Fighting against fake products: counterfeit lawsuits in China

Counterfeit lawsuits in China are getting common to address the issue of alleged design theft and infringement of intellectual property rights. Counterfeit products are imitation goods that are produced and sold to mislead consumers into believing they are genuine. These products can range from luxury goods such as handbags and watches to everyday items such as electronics and household items.

China is a major source of feigned products, with a thriving Chinese counterfeit market that produces and exports imitation goods on a massive scale. This is due to the manufacturing industry’s capability in replicating a wide range of products with high precision and detail. Despite the Chinese government and international organizations’ efforts to clamp down on counterfeiting, the problem remains widespread, with fake goods continuing to find their way into markets around the world. Hence, companies and individuals took legal actions known as counterfeit and intellectual property (IP) lawsuits to protect their trademark and copyright rights.

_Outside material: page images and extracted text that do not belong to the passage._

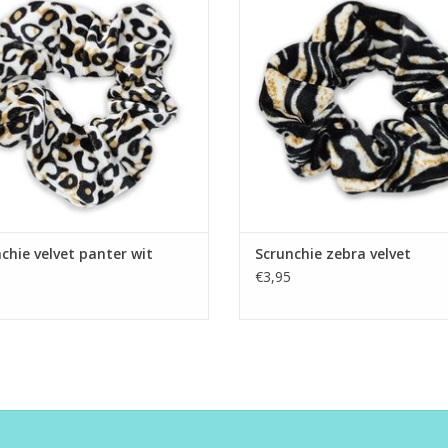
chie velvet panter wit
Scrunchie zebra velvet
€3,95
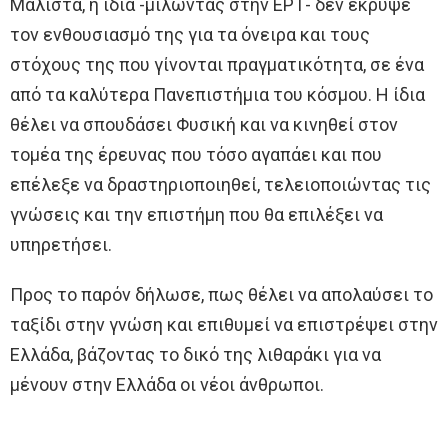
Μάλιστα, η ίδια -μιλώντας στην ΕΡΤ- δεν έκρυψε
τον ενθουσιασμό της για τα όνειρα και τους
στόχους της που γίνονται πραγματικότητα, σε ένα
από τα καλύτερα Πανεπιστήμια του κόσμου. Η ίδια
θέλει να σπουδάσει Φυσική και να κινηθεί στον
τομέα της έρευνας που τόσο αγαπάει και που
επέλεξε να δραστηριοποιηθεί, τελειοποιώντας τις
γνώσεις και την επιστήμη που θα επιλέξει να
υπηρετήσει.
Προς το παρόν δήλωσε, πως θέλει να απολαύσει το
ταξίδι στην γνώση και επιθυμεί να επιστρέψει στην
Ελλάδα, βάζοντας το δικό της λιθαράκι για να
μένουν στην Ελλάδα οι νέοι άνθρωποι.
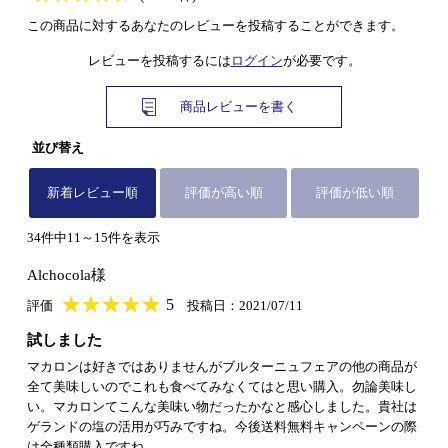
この商品に対するあなたのレビューを投稿することができます。
レビューを投稿するには
ログイン
が必要です。
商品レビューを書く
並び替え
新着レビュー順
評価が高い順
評価が低い順
34件中11～15件を表示
Alchocola様
★
★★★★★
★
★
★
★
5
評価
投稿日：2021/07/11
試しました
マカロンは好きではありませんがブルターニュフェアの他の商品が
全て美味しいのでこれも食べてみなくてはと思い購入。勿論美味し
い。マカロンてこんな美味い物だったかなと感心しました。貴社は
ゲランドの塩の活用が巧みですね。今後送料無料キャンペーンの際
は全種類購入ですね。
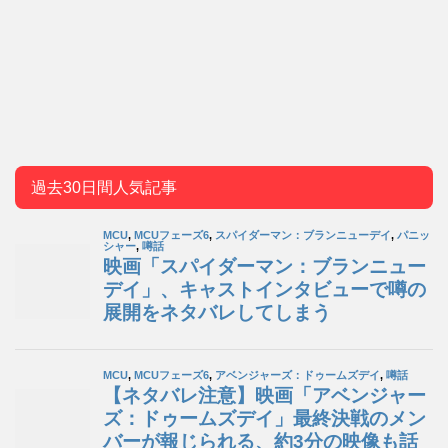
過去30日間人気記事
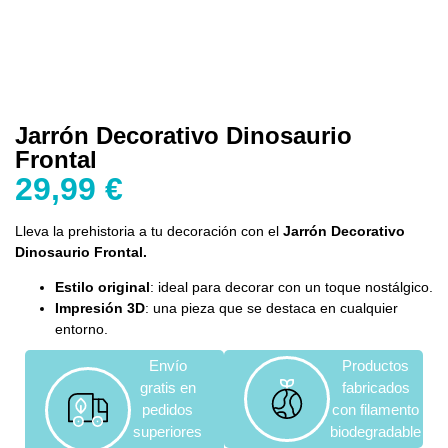
Jarrón Decorativo Dinosaurio
Frontal
29,99
€
Lleva la prehistoria a tu decoración con el
Jarrón Decorativo
Dinosaurio Frontal.
Estilo original
: ideal para decorar con un toque nostálgico.
Impresión 3D
: una pieza que se destaca en cualquier
entorno.
Envío
Productos
gratis en
fabricados
pedidos
con filamento
superiores
biodegradable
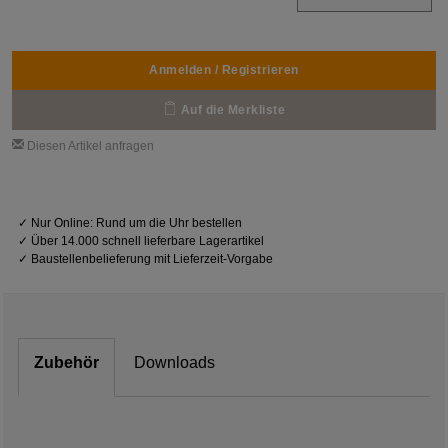
Anmelden / Registrieren
Auf die Merkliste
Diesen Artikel anfragen
✓
Nur Online: Rund um die Uhr bestellen
✓
Über 14.000 schnell lieferbare Lagerartikel
✓
Baustellenbelieferung mit Lieferzeit-Vorgabe
Zubehör
Downloads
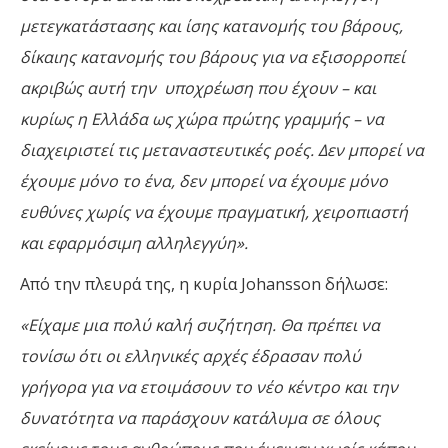
μετεγκατάστασης και ίσης κατανομής του βάρους,
δίκαιης κατανομής του βάρους για να εξισορροπεί
ακριβώς αυτή την υποχρέωση που έχουν – και
κυρίως η Ελλάδα ως χώρα πρώτης γραμμής – να
διαχειριστεί τις μεταναστευτικές ροές. Δεν μπορεί να
έχουμε μόνο το ένα, δεν μπορεί να έχουμε μόνο
ευθύνες χωρίς να έχουμε πραγματική, χειροπιαστή
και εφαρμόσιμη αλληλεγγύη».
Από την πλευρά της, η κυρία Johansson δήλωσε:
«Είχαμε μια πολύ καλή συζήτηση. Θα πρέπει να
τονίσω ότι οι ελληνικές αρχές έδρασαν πολύ
γρήγορα για να ετοιμάσουν το νέο κέντρο και την
δυνατότητα να παράσχουν κατάλυμα σε όλους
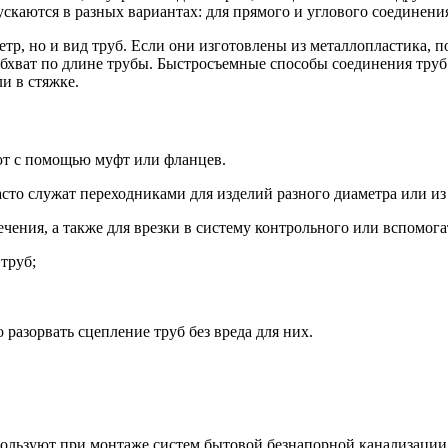
каются в разных вариантах: для прямого и углового соединения
тр, но и вид труб. Если они изготовлены из металлопластика, 
бхват по длине трубы. Быстросъемные способы соединения труб 
и в стяжке.
ют с помощью муфт или фланцев.
сто служат переходниками для изделий разного диаметра или из
чения, а также для врезки в систему контрольного или вспомог
труб;
разорвать сцепление труб без вреда для них.
пользуют при монтаже систем бытовой безнапорной канализации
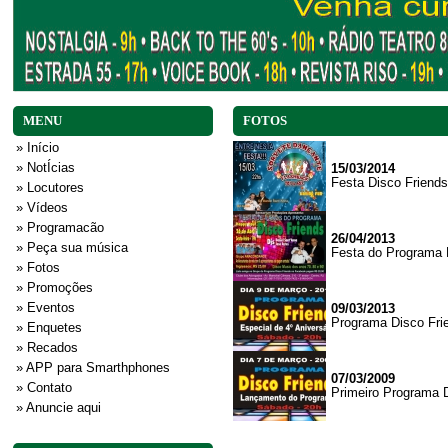
MENU
FOTOS
» Início
» NotÍcias
15/03/2014
Festa Disco Friends
» Locutores
» Vídeos
» Programacão
26/04/2013
» Peça sua música
Festa do Programa 
» Fotos
» Promoções
» Eventos
09/03/2013
Programa Disco Frie
» Enquetes
» Recados
» APP para Smarthphones
07/03/2009
» Contato
Primeiro Programa 
» Anuncie aqui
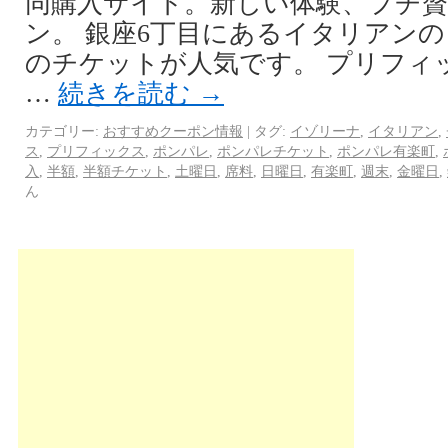
同購入サイト。新しい体験、プチ
ン。 銀座6丁目にあるイタリアン
のチケットが人気です。 プリフィ
…
続きを読む
→
カテゴリー:
おすすめクーポン情報
|
タグ:
イゾリーナ
,
イタリアン
,
ス
,
プリフィックス
,
ポンパレ
,
ポンパレチケット
,
ポンパレ有楽町
,
入
,
半額
,
半額チケット
,
土曜日
,
席料
,
日曜日
,
有楽町
,
週末
,
金曜日
,
ん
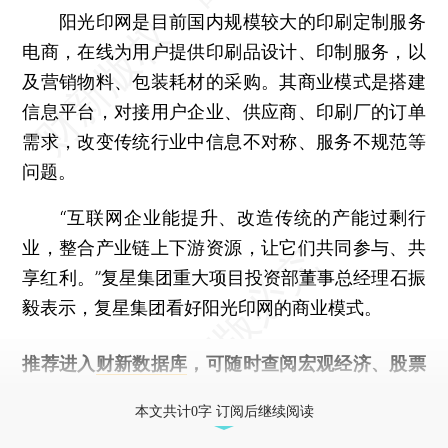
阳光印网是目前国内规模较大的印刷定制服务
电商，在线为用户提供印刷品设计、印制服务，以
及营销物料、包装耗材的采购。其商业模式是搭建
信息平台，对接用户企业、供应商、印刷厂的订单
需求，改变传统行业中信息不对称、服务不规范等
问题。
“互联网企业能提升、改造传统的产能过剩行
业，整合产业链上下游资源，让它们共同参与、共
享红利。”复星集团重大项目投资部董事总经理石振
毅表示，复星集团看好阳光印网的商业模式。
推荐进入
财新数据库
，可随时查阅宏观经济、股票
债券、公司人物，财经信息尽在掌握。
本文共计0字 订阅后继续阅读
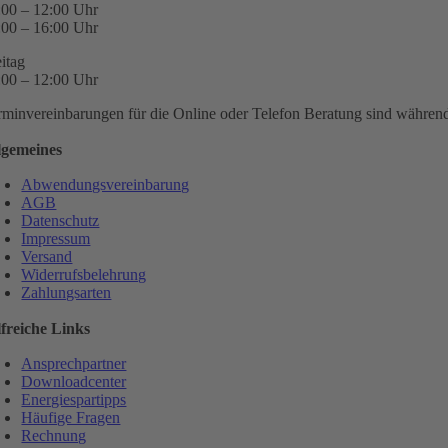
:00 – 12:00 Uhr
:00 – 16:00 Uhr
eitag
:00 – 12:00 Uhr
rminvereinbarungen für die Online oder Telefon Beratung sind während 
lgemeines
Abwendungsvereinbarung
AGB
Datenschutz
Impressum
Versand
Widerrufsbelehrung
Zahlungsarten
lfreiche Links
Ansprechpartner
Downloadcenter
Energiespartipps
Häufige Fragen
Rechnung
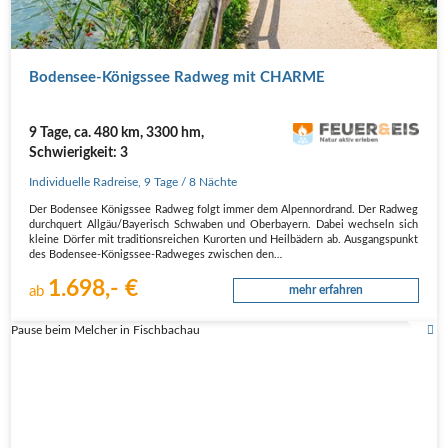
Boden­see-Königs­see Rad­weg mit CHARME
9 Tage, ca. 480 km, 3300 hm,
Schwierigkeit: 3
Individuelle Radreise
,
9 Tage
/ 8 Nächte
Der Boden­see Königs­see Rad­weg folgt immer dem Alpen­nord­rand. Der Rad­weg
durch­quert Allgäu/Bayerisch Schwa­ben und Ober­bay­ern. Dabei wech­seln sich
klei­ne Dör­fer mit tra­di­ti­ons­rei­chen Kur­or­ten und Heil­bä­dern ab. Aus­gangs­punkt
des Boden­see-Königs­see-Rad­we­ges zwi­schen den…
1.698,- €
ab
mehr erfahren
Pause beim Melcher in Fischbachau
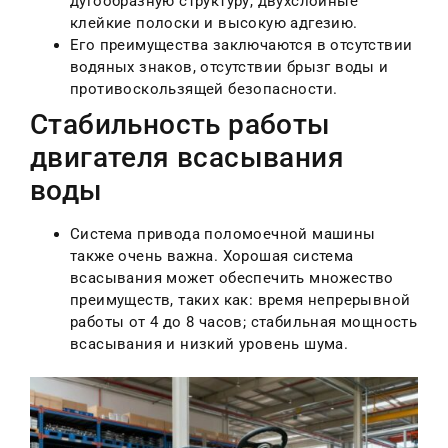
дугообразную структуру, двухслойные
клейкие полоски и высокую адгезию.
Его преимущества заключаются в отсутствии
водяных знаков, отсутствии брызг воды и
противоскользящей безопасности.
Стабильность работы
двигателя всасывания
воды
Система привода поломоечной машины
также очень важна. Хорошая система
всасывания может обеспечить множество
преимуществ, таких как: время непрерывной
работы от 4 до 8 часов; стабильная мощность
всасывания и низкий уровень шума.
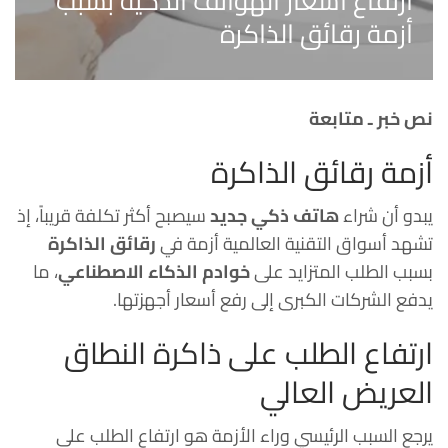
ارتفاع أسعار الهواتف الذكية بسبب
أزمة رقائق الذاكرة
نص خبر ـ متابعة
أزمة رقائق الذاكرة
يبدو أن شراء
هاتف ذكي جديد
سيصبح أكثر تكلفة قريباً، إذ
تشهد أسواق التقنية العالمية أزمة في
رقائق الذاكرة
بسبب الطلب المتزايد على
خوادم الذكاء الاصطناعي
، ما
يدفع الشركات الكبرى إلى رفع أسعار أجهزتها.
ارتفاع الطلب على ذاكرة النطاق
العريض العالي
يرجع السبب الرئيسي وراء الأزمة هو ارتفاع الطلب على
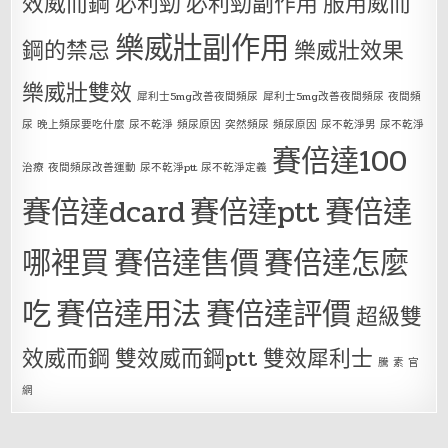
效威而鋼
必利勁
必利勁副作用
服用威而
樂威壯副作用
鋼的禁忌
樂威壯效果
樂威壯雙效
犀利士5mg改善夜間頻尿
犀利士5mg改善夜間頻尿 夜間頻
尿 晚上頻尿要吃什麼 尿不乾淨 頻尿原因 突然頻尿 頻尿原因 尿不乾淨男 尿不乾淨
賽倍達100
治療 夜間頻尿改善運動 尿不乾淨ptt 尿不乾淨定義
賽倍達dcard
賽倍達ptt
賽倍達
哪裡買
賽倍達售價
賽倍達怎麼
吃
賽倍達用法
賽倍達評價
超級雙
效威而鋼
雙效威而鋼ptt
雙效犀利士
騰 素 官
網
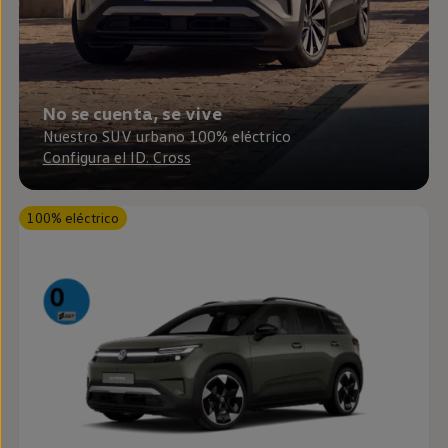
Passat
Tiguan
Touareg
Touran
t-roc-1
Asistencia en carretera
No se cuenta, se vive
Nuestro SUV urbano 100% eléctrico
Configura el ID. Cross
100% eléctrico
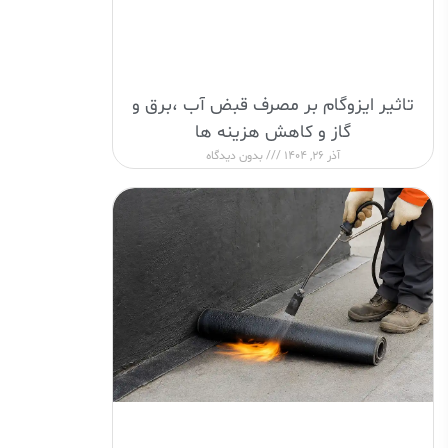
تاثیر ایزوگام بر مصرف قبض آب ،برق و
گاز و کاهش هزینه ها
آذر 26, 1404
بدون دیدگاه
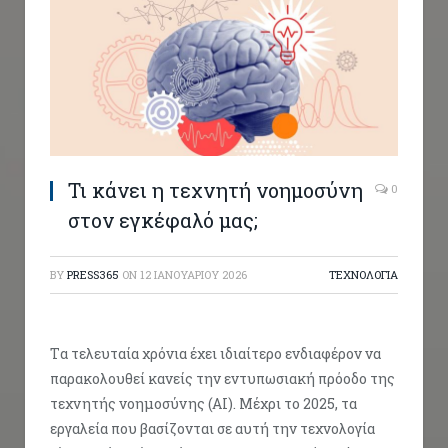
Τι κάνει η τεχνητή νοημοσύνη
0
στον εγκέφαλό μας;
BY
PRESS365
ON
12 ΙΑΝΟΥΑΡΊΟΥ 2026
ΤΕΧΝΟΛΟΓΙΑ
Tα τελευταία χρόνια έχει ιδιαίτερο ενδιαφέρον να
παρακολουθεί κανείς την εντυπωσιακή πρόοδο της
τεχνητής νοημοσύνης (AI). Μέχρι το 2025, τα
εργαλεία που βασίζονται σε αυτή την τεχνολογία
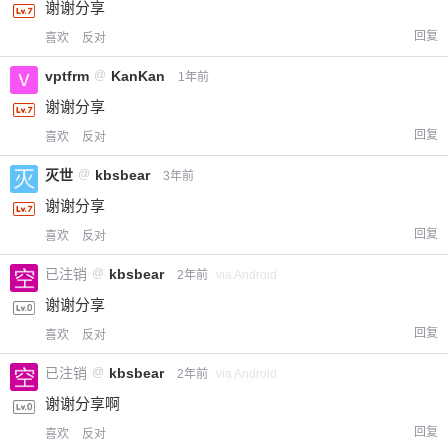
谢谢分享
回复
喜欢
反对
vptfrm
@
KanKan
1年前
谢谢分享
回复
喜欢
反对
灭世
@
kbsbear
3年前
谢谢分享
回复
喜欢
反对
已注销
@
kbsbear
2年前
via Android
谢谢分享
回复
喜欢
反对
已注销
@
kbsbear
2年前
via Android
谢谢分享啊
回复
喜欢
反对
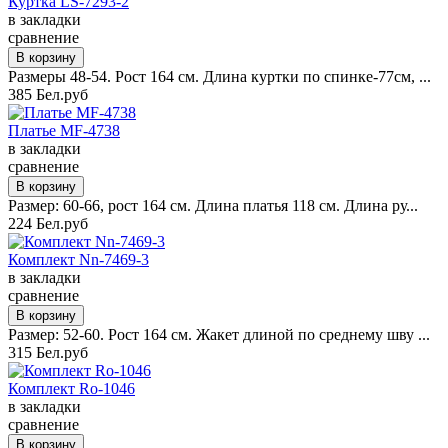
Куртка LS-7293-2
в закладки
сравнение
Размеры 48-54. Рост 164 см. Длина куртки по спинке-77см, ...
385 Бел.руб
Платье MF-4738
в закладки
сравнение
Размер: 60-66, рост 164 см. Длина платья 118 см. Длина ру...
224 Бел.руб
Комплект Nn-7469-3
в закладки
сравнение
Размер: 52-60. Рост 164 см. Жакет длиной по среднему шву ...
315 Бел.руб
Комплект Ro-1046
в закладки
сравнение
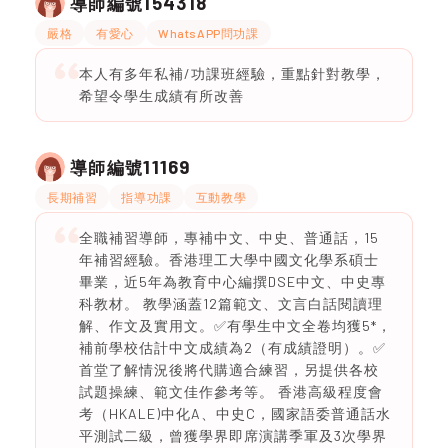
154318
導師編號
嚴格
有愛心
WhatsAPP問功課
本人有多年私補/功課班經驗，重點針對教學，
希望令學生成績有所改善
11169
導師編號
長期補習
指導功課
互動教學
全職補習導師，專補中文、中史、普通話，15
年補習經驗。香港理工大學中國文化學系碩士
畢業，近5年為教育中心編撰DSE中文、中史專
科教材。 教學涵蓋12篇範文、文言白話閱讀理
解、作文及實用文。✅有學生中文全卷均獲5*，
補前學校估計中文成績為2（有成績證明）。✅
首堂了解情況後將代購適合練習，另提供各校
試題操練、範文佳作參考等。 香港高級程度會
考（HKALE)中化A、中史C，國家語委普通話水
平測試二級，曾獲學界即席演講季軍及3次學界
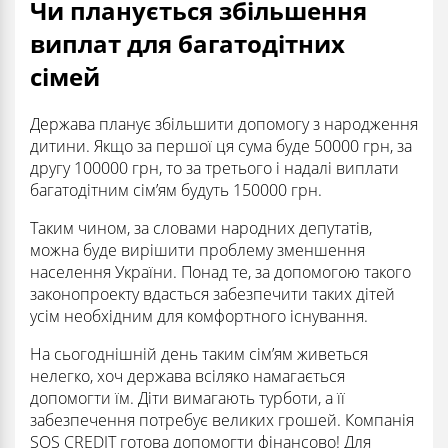
Чи планується збільшення
виплат для багатодітних
сімей
Держава планує збільшити допомогу з народження
дитини. Якщо за першої ця сума буде 50000 грн, за
другу 100000 грн, то за третього і надалі виплати
багатодітним сім’ям будуть 150000 грн.
Таким чином, за словами народних депутатів,
можна буде вирішити проблему зменшення
населення України. Понад те, за допомогою такого
законопроекту вдасться забезпечити таких дітей
усім необхідним для комфортного існування.
На сьогоднішній день таким сім’ям живеться
нелегко, хоч держава всіляко намагається
допомогти їм. Діти вимагають турботи, а її
забезпечення потребує великих грошей. Компанія
SOS CREDIT готова допомогти фінансово! Для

Two counterfeit lawsuit success stories in China

New Balance

In January 2021, the American sportswear giant, New Balance, won a major IP lawsuit against China’s imitation brand named New Burlun and its distributor, Shiyi Trade Co. Ltd. In the lawsuit that lasted 4.5 years, Shanghai Huangpu District Court eventually ordered infringers to pay RMB 25 million in damages to New Balance.

Fake trademark in China
Source: Weibo, Chinese company New Barlun copies New balance’s logo.

The slanting “N” logo is a widely-known mark of New Balance’s design. In recent years, many local Chinese sportswear companies used similar designs on their sneakers’ to benefit from New Balance’s positive brand image. These companies will then sell these fake New Balance sneakers for less than half the price, especially in lower-tier cities in China. The low quality of these fake products damaged New Balance’s reputation and brought huge losses to the brand.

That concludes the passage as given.